Tenue de bain et lunettes de soleil. Ce week-end sur les berges de la Seine c’était Paris plage en plein hiver ! On peine à en profiter sans un sentiment diffus de culpabilité. Et si tant de douceur devait se payer tôt ou tard ? Je ne sais pas si vous avez remarqué mais on ne parle plus de la pluie et du beau temps avec la même légèreté depuis que le spoutnik de grand-mère n’est plus la cause avérée du dérèglement climatique.

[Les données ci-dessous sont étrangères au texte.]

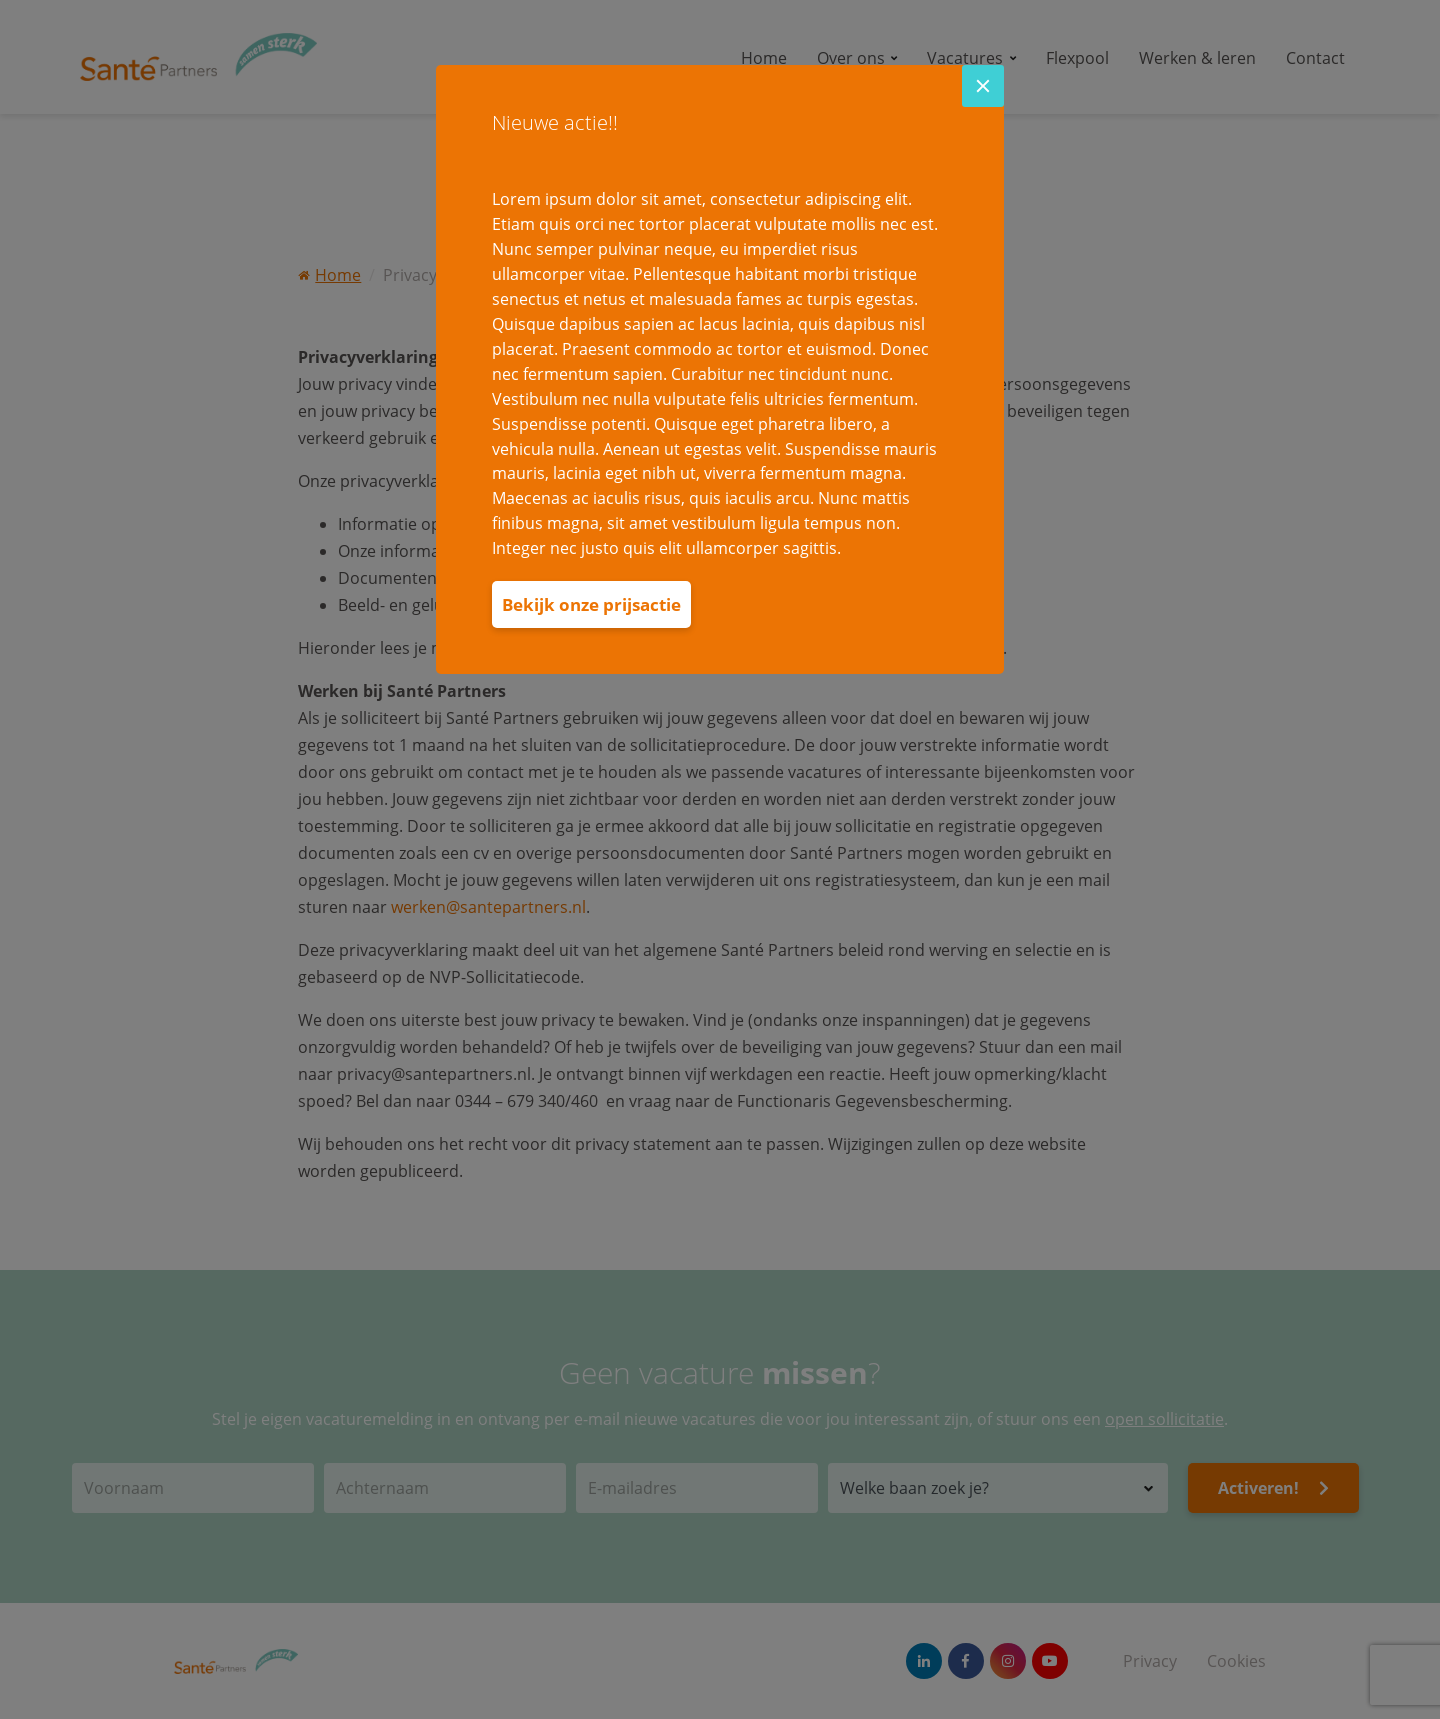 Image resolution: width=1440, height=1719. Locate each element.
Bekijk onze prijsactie (591, 604)
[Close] (983, 86)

Qui va payer donc ? L’excellent documentaire «Un fleuve humain»(*) projeté ce soir dans le cadre du festival Cinéma du réel désigne déjà des perdants. Au Mali, dans le delta du Niger l’eau qui se fait rare c’est du poisson qui disparaît, du fourrage en moins et plus de pauvreté pour ceux qui vivent du fleuve. Mais ce film en tout point exemplaire ne se résume pas à cette thèse, c’est un contre-pied au documentaire formaté classique où le réalisateur :
- prend le temps de montrer, sans envolées lyriques, pour que le spectateur s’imprègne des gestes, du labeur… dans une démarche d’empathie,
- s’efface dans le respect de la parole de l’autre qui se développe naturellement, dans sa langue,
- ne sacrifie pas aux modes (le genre, le changement climatique par exemple !)
- ne cherche pas à tout traiter mais procède par petites touches sensibles bien plus humaines et convaincantes,
- met en jeu une vaste palette de sentiments : l’amour maternel et filial, la solitude, le rêve, la fierté d’avoir réussi, la dignité… mais ne joue ni sur la compassion, la charité, le misérabilisme ou le voyeurisme,
- s’éloigne radicalement de tout folklore dévoyé, de la tribu perdue et idyllique qu’il faudrait protéger et sauver.
Beaucoup de qualités qui font chaud au coeur quand on voit les piètres reportages qu’on nous propose. L’ Echappées belles(**) sur le Sud algérien hier soir est assez représentative de cette tendance à la visite express qui vire au pire de ce que les anglo-saxons appellent le reality-tourism.
Le discours se veut novateur « La promesse de cette Echappées belles tient en deux mots : voyage authentique » proclame d’emblée son animateur, « Le Sahara au quotidien n’est pas le reflet des fantasmes européens qui occultent la vie des hommes qui ont choisi d’y vivre » bien a-t-on envie de dire. Mais que nous montre t-on ? Dans cette émission saucissonnée on passe de Tamanrasset à la Bolivie (folklore) du Mékong aux plages de Normandie avec un zoom sur une tribu de Djanet et Ghardaïa deux villes distantes de plus de 1500 km ! Les « témoins » sont sommés de dire ce qu’on attend d’eux. L’émission ne semble mettre en valeur que son animateur. Le summum est sans doute atteint lors de l’interview d’un moine de l’Ermitage du Père Charles de Foucauld : 1 mn chrono. On nous avait dit « Nous visiterons Djanet » : on n’en voit que l’école. De Tamanrasset, 100 000 habitants ce n’est pas rien, on ne nous présente qu’un vendeur de chèche et des chameaux : bonjour les clichés. Comment vit-on ici ? Nous n’en saurons rien.
Pour cet antidote que tu nous sers avec ton « fleuve humain », de tout coeur, merci Sylvain.
(*) Un fleuve humain. Sylvain L’espérance. Canada. 2006. Extraits d’interview sur un précédent film.